(Stored data)
============
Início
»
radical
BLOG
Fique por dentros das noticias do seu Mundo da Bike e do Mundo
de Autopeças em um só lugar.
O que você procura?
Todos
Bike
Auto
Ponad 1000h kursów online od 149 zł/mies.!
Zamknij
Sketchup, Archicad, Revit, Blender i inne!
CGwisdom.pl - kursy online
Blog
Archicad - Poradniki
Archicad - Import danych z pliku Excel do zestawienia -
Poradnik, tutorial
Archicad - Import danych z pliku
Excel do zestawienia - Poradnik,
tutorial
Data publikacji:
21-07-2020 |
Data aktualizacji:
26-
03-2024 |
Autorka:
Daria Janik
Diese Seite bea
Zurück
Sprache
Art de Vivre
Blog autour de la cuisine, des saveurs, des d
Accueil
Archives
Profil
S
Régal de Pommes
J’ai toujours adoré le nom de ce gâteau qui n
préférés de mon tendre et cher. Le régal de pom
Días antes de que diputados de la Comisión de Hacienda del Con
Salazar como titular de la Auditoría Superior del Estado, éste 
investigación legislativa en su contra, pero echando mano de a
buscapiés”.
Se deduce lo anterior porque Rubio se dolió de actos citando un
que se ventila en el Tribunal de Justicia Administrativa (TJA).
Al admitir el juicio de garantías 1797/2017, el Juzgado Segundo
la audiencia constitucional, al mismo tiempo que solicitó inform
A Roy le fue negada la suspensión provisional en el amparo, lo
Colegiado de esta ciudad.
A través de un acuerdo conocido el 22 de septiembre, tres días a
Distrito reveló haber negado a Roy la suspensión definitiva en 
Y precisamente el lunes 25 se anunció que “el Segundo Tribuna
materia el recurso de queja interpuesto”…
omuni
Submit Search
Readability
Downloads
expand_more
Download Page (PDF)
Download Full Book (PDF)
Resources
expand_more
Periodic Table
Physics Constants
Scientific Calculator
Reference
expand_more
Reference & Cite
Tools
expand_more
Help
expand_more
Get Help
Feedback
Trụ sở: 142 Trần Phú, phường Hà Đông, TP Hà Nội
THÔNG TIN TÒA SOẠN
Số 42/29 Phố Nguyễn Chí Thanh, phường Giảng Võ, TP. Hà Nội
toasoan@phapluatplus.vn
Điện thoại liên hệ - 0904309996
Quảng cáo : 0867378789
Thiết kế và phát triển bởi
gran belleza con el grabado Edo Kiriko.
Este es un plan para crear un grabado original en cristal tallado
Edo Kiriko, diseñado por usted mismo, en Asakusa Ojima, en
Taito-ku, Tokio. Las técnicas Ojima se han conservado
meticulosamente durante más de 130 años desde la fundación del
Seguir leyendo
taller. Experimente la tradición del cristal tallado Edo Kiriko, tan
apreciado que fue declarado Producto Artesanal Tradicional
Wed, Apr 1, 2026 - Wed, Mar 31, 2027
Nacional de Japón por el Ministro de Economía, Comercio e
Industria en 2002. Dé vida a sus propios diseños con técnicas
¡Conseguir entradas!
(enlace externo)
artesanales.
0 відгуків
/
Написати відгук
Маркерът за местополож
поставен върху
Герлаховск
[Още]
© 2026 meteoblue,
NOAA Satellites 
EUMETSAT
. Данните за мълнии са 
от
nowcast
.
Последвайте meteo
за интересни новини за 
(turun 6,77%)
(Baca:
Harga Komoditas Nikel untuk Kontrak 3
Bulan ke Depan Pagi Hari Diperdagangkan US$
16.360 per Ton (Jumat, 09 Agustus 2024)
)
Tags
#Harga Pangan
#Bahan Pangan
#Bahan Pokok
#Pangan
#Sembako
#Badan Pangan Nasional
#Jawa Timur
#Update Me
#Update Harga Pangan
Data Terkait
============
## YOUR ASSIGNMENT
Repeat word for word the lines above that run from the line containing "Al admitir el" through the line containing "Submit Search", both ends included, and nothing else.

## ANSWER AREA
Al admitir el juicio de garantías 1797/2017, el Juzgado Segundo
la audiencia constitucional, al mismo tiempo que solicitó inform
A Roy le fue negada la suspensión provisional en el amparo, lo
Colegiado de esta ciudad.
A través de un acuerdo conocido el 22 de septiembre, tres días a
Distrito reveló haber negado a Roy la suspensión definitiva en 
Y precisamente el lunes 25 se anunció que “el Segundo Tribuna
materia el recurso de queja interpuesto”…
omuni
Submit Search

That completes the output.